2008: Redshirt season.
NFL.COM DRAFT GRADE-68.9
STRENGTHS: Williams flashes the hands and athletic ability to high-point passes over defenders, and is tough enough to work in traffic over the middle. An excellent run blocker, he seals Defensive Ends inside on off-tackle plays. Uses his strong hands and gets his nose dirty as a run blocker.
He employs his large frame as both a receiver and blocker. Adjusts well to passes with better body control than expected. Nice job selling routes and working hard to get open. Tough to bring down after the catch to pick up extra yards. Large, reliable hands with good focus to track passes and length to pluck.
WEAKNESSES: Michael's straight-line speed could be an issue as he is slow coming out of his stance and quite heavy-legged when lumbering down the field. He certainly won't blow past any defenders, though he may run them over.
As a pass blocker, the quicker edge rushers will give him troubles at times and he will need to work on his first step. Plays a bit stiff and
lacks the flexibility to cut down or adjust to targets in space. Could get his hands inside more consistently when blocking to control his man.
NFL COMPARISON: Matt Spaeth (Bears), Jake Ballard (Patriots)

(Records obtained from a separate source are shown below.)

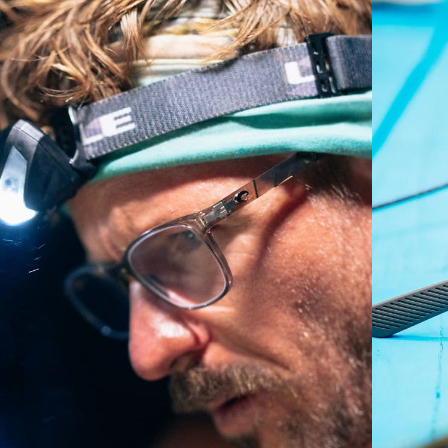
Regular
Regular Fitting
A large lens front designed to fit those with an
average-sized head.
P4 Base Curve - Medium Coverage
Frames with medium-coverage and wrap that value
style but still perform.
Forgot Your Ruler?
Use this handy guide to gauge the fit you're looking
for.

BOTTOM LINE Williams looks like a lean offensive tackle, and often blocks like one; he might have the speed of a lineman, as well, but his solid receiving hands and red zone presence will virtually guarantee that he sticks in the NFL for a very long time as a team's second Tight End.
Williams didn't produce overwhelming stats for a three-year starter, but he was often asked to stay home and block. The Bama's Offensive Line has been arguably the best in the nation the past few years and Williams is a large part of that as the unsung glue of their Offense. He won't wow athletically or with speed, but his blocking ability will make him an attractive option for teams that utilize double tight end sets.
Charlie Campbell over at Walter Football adds:
The bread and butter of Williams' game is his run blocking, but he is a better receiver than his numbers indicate. He is extremely strong at the point of attack and uses his big body to match up well against Defensive Ends. There are rarely ends who can match his power.
Williams' size allows him to be more effective than a vast majority of Tight Ends in the ground game. He also has the athleticism to get out in front and hit blocks on Linebackers and Safeties. He is the complete package as a run blocker.
Alabama has really coached Williams well in blocking technique. He has good form to engage defenders and sustain his blocks. If Williams was heavier, he could be an option as an offensive lineman.
Williams is quicker and more athletic than people realize for the passing game. He can get open running routes and has the potential to be a good red-zone weapon.
Williams struggled as a receiver during the Senior Bowl week. He had a number of drops Monday including one in an individual drill. As a blocker he's tough to beat and that sets him up to be a physical second Tight End who could show up as a short-area end-zone target. A team will see his size and experience and get enamored with him enough to spend a third-round pick. - Dave Richard, CBSSports.com
2013|Senior Bowl Highlights|North vs South|
Michael Williams vs. Mississippi State (2012)
McCarron-Williams TD Pass Alabama vs. Michigan 2012
2011 Alabama vs. Penn State - AJ McCarron to Michael Williams
Michael Williams will probably never be an elite receiving Tight End along the lines of a Gronkowski, Gates or Gonzalez, but he is most effective in the short yardage, short field (Red Zone) and Jumbo packages. He has the arm length to do double-duty as a Tackle and has O-Line experience in his resume. He isn’t H-Back material, but he really hasn’t had the chance to develop as anything but a blocker, so it would be rash to estimate his ceiling as a receiver. If he develops into a Matt Spaeth type Tight End, he will carve out a comfortable living in the NFL. For a 6th to 7th round draft pick, he’d be a steal.